2. Notion de disposition législative

Conformément à l’article 61-1 de la Constitution, ne peuvent être contestées par voie de QPC que des dispositions de nature législative. En 2018, la Cour de cassation a eu l’occasion de préciser les contours de cette notion.

a. Des dispositions ayant une portée normative

Saisie d’une QPC relative aux dispositions de la loi no 2001-434 du 21 mai 2001 tendant à la reconnaissance de la traite et de l’esclavage en tant que crime contre l’humanité, en ce qu’elles ne prévoient ni ne permettent l’indemnisation des faits d’esclavage, dont elles reconnaissent rétroactivement l’illicéité, la première chambre civile de la Cour de cassation a déclaré cette question irrecevable au motif que « la loi a pour vocation d’énoncer des règles et doit, par suite, être revêtue d’une portée normative ; que, si la loi du 21 mai 2001 tend à la reconnaissance de la traite et de l’esclavage en tant que crime contre l’humanité, une telle disposition, ayant pour seul objet de reconnaître une infraction de cette nature, ne saurait être revêtue de la portée normative attachée à la loi, de sorte qu’elle ne peut être utilement arguée d’inconstitutionnalité » (1re Civ., 8 novembre 2018, QPC no 18-13.894, publié au Bulletin).

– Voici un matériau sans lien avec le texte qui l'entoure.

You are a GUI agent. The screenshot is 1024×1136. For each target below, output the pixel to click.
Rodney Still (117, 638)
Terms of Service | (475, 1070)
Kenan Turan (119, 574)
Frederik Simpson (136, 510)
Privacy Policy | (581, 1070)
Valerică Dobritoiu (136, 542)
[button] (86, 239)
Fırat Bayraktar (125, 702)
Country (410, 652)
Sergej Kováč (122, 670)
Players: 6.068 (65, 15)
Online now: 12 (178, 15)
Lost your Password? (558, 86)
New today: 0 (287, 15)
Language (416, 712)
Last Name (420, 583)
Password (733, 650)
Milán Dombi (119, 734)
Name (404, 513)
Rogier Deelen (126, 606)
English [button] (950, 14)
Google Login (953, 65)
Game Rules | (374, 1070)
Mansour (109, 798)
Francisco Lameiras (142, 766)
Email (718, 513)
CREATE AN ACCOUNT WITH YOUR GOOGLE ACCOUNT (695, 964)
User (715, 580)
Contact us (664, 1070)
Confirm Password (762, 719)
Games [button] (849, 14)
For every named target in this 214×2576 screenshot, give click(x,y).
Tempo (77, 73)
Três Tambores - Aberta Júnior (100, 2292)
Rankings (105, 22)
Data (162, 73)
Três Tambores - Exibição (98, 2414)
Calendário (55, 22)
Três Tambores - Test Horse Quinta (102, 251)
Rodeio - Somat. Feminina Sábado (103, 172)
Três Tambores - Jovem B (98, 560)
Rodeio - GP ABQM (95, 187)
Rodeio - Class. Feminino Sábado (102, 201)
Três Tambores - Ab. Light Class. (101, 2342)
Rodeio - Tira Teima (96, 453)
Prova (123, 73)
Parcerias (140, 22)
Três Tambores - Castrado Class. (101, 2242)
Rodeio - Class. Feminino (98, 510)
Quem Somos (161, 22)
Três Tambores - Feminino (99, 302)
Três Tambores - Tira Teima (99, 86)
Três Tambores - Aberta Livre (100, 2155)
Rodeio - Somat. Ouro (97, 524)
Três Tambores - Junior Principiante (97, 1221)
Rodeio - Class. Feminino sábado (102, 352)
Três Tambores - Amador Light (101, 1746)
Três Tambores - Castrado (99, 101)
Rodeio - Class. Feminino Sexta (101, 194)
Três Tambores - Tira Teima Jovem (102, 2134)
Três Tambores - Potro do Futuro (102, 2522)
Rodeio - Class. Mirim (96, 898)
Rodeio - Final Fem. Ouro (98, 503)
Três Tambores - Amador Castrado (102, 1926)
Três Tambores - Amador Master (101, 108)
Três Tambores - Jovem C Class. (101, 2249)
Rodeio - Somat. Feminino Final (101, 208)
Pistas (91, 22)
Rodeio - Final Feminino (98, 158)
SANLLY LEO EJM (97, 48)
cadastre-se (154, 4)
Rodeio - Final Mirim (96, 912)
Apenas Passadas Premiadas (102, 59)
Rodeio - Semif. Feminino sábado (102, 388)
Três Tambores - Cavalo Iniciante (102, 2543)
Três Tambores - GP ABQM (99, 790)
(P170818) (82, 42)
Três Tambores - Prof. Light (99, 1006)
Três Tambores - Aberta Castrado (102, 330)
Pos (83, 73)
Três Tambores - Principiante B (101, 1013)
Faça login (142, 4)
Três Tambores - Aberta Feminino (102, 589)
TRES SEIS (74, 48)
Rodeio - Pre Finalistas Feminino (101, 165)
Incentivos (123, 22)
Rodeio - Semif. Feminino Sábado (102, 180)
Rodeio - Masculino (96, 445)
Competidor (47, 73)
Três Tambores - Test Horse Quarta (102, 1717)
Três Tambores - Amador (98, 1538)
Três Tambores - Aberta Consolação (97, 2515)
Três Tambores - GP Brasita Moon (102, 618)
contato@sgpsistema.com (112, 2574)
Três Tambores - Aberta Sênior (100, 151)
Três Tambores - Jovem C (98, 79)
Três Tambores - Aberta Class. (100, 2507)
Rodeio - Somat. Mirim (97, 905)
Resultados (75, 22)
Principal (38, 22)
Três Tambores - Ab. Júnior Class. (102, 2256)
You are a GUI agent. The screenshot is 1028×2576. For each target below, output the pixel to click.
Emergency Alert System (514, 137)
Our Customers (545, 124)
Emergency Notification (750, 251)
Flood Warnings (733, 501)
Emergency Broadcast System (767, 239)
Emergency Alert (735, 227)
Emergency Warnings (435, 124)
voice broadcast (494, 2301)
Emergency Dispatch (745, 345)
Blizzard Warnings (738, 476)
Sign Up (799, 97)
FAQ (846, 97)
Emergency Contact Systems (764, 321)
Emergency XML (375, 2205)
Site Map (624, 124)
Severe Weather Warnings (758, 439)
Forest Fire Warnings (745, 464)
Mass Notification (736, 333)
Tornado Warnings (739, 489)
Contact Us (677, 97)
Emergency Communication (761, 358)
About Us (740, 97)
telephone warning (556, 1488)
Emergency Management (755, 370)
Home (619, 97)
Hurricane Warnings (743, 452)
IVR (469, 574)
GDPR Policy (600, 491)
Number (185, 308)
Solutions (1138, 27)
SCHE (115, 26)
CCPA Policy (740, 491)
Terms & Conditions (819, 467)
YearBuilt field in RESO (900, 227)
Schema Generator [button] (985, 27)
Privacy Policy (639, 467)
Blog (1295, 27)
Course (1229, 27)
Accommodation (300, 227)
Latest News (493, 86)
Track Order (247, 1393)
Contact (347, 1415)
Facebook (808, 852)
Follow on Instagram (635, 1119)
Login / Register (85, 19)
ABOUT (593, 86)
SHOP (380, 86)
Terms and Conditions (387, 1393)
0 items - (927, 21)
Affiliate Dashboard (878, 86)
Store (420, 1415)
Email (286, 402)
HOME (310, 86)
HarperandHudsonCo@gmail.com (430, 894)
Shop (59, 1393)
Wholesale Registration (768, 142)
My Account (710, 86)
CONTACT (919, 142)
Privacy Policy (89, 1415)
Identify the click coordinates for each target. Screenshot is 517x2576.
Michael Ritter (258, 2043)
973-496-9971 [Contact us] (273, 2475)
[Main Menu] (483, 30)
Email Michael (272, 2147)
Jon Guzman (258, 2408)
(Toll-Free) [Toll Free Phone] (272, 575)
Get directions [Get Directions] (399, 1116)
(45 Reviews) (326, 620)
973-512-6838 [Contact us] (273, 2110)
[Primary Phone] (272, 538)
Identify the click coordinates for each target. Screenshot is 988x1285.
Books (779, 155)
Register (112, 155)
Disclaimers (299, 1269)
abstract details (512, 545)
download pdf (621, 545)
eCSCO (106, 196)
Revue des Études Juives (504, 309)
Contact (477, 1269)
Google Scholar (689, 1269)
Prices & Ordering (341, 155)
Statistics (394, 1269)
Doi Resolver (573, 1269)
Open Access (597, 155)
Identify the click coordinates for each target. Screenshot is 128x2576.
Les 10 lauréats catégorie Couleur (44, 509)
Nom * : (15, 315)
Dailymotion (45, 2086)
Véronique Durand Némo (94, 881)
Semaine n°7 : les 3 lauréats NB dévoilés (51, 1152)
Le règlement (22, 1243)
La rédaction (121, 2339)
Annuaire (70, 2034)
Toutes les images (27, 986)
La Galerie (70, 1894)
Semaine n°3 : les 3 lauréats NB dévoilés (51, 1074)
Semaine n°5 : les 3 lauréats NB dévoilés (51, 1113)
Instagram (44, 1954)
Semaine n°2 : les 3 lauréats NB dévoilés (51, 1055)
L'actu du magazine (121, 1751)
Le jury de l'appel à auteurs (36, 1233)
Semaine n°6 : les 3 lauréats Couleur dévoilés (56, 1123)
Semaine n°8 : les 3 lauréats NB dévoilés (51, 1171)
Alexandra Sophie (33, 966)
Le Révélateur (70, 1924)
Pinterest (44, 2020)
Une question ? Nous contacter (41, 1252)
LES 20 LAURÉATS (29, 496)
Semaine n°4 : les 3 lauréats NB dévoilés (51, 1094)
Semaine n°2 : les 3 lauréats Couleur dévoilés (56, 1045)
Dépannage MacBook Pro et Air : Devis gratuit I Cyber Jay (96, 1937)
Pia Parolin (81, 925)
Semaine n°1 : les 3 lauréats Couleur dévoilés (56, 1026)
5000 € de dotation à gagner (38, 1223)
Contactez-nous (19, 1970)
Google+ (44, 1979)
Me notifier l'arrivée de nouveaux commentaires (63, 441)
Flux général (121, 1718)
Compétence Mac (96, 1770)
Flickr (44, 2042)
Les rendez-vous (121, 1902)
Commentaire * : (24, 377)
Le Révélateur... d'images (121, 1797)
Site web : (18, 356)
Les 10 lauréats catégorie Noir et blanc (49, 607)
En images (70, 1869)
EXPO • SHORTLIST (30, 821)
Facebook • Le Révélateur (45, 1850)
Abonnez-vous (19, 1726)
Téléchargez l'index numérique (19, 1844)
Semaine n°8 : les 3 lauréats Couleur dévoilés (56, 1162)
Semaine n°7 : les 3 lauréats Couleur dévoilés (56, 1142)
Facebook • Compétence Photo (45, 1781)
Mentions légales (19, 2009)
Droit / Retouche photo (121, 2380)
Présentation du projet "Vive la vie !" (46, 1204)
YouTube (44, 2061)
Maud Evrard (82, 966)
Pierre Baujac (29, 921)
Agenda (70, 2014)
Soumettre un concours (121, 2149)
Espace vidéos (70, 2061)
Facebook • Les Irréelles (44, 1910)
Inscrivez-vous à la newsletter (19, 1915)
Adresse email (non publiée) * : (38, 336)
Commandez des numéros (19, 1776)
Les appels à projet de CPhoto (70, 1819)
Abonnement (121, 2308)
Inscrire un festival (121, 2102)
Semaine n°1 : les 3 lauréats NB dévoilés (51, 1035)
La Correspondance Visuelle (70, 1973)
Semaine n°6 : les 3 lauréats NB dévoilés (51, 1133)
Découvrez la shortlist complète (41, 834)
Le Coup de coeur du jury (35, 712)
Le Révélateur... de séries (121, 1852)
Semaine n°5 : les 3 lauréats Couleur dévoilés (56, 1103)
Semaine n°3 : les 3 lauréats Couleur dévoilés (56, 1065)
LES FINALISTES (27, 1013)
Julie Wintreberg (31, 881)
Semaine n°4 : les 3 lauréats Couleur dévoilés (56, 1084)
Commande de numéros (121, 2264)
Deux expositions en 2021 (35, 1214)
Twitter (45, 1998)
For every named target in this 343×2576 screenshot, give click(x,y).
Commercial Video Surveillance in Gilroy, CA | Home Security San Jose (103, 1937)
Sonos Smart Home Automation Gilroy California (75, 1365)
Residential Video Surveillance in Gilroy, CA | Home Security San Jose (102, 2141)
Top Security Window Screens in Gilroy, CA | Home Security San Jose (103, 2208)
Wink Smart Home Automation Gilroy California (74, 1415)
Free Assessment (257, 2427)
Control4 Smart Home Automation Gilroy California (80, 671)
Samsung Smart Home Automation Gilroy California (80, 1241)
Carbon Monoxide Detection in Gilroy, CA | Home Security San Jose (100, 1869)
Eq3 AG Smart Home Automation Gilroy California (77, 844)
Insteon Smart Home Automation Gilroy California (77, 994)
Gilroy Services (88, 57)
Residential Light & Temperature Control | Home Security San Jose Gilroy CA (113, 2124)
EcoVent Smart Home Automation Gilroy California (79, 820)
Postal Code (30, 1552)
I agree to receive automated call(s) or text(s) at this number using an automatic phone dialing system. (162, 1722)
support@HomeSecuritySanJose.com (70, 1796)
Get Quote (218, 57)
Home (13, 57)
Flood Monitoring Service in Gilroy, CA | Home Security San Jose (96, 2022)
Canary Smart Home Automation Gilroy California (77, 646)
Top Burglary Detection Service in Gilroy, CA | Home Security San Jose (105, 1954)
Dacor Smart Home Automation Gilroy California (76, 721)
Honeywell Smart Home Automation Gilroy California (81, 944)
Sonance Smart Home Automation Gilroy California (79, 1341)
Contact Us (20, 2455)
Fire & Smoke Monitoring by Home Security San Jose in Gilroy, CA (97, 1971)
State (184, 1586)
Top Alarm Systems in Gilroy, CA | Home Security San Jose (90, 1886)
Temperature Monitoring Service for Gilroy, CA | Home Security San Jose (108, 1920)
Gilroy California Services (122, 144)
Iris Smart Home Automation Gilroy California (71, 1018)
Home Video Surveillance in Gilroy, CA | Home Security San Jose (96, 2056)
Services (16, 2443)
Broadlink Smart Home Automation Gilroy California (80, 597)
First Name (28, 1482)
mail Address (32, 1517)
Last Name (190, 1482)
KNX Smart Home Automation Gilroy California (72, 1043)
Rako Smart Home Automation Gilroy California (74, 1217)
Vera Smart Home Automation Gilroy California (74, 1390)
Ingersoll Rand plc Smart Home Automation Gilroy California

b. L’interprétation jurisprudentielle constante d’une disposition législative

La Cour de cassation reconnaît la possibilité à tout justiciable de contester la constitutionnalité de la portée effective qu’une interprétation jurisprudentielle confère à une disposition législative à condition qu’elle émane d’une juridiction suprême, qu’elle porte sur une disposition législative précise et qu’elle soit constante.

C’est ainsi que plusieurs chambres de la Cour de cassation ont contrôlé l’existence d’une telle interprétation jurisprudentielle constante produisant les effets décrits par les requérants : la chambre commerciale, financière et économique en a ainsi constaté l’absence s’agissant de l’article L. 38 du code des postes et des communications électroniques (Com., 15 février 2018, QPC no 17-22.192), de l’article L. 228-24 du code de commerce (Com., 8 mars 2018, QPC no 17-40.079) ou de l’article 352 bis du code des douanes (Com., 30 mars 2018, QPC no 17-24.583), tout comme la chambre sociale pour les articles L. 7112-3 et L. 7112-4 du code du travail (Soc., 9 mai 2018, QPC no 18-40.007, publié au Bulletin) ou la chambre criminelle pour les articles 174 et 187 du code de procédure pénale (Crim., 27 juin 2018, QPC no 18-80.684).

Dans la continuité de sa décision du 30 mars 2017 ayant jugé irrecevable une question prioritaire de constitutionnalité contestant une construction jurisprudentielle dissociée de toute disposition législative, en l’espèce la théorie de l’apparence (3e Civ., 30 mars 2017, QPC no 16-22.058, Bull. 2017, III, no 46), la troisième chambre civile de la Cour de cassation a déclaré irrecevable la contestation d’un principe jurisprudentiel : « sous le couvert d’une contestation de la constitutionnalité de la portée effective qu’une interprétation constante conférerait aux articles L. 112-1 et L. 112-2 du code monétaire et financier, la question posée tendait en réalité à contester le principe jurisprudentiel suivant lequel est nulle une clause d’indexation qui exclut la réciprocité de la variation et stipule que le loyer ne peut être révisé qu’à la hausse » (3e Civ., 15 février 2018, QPC no 17-40.069).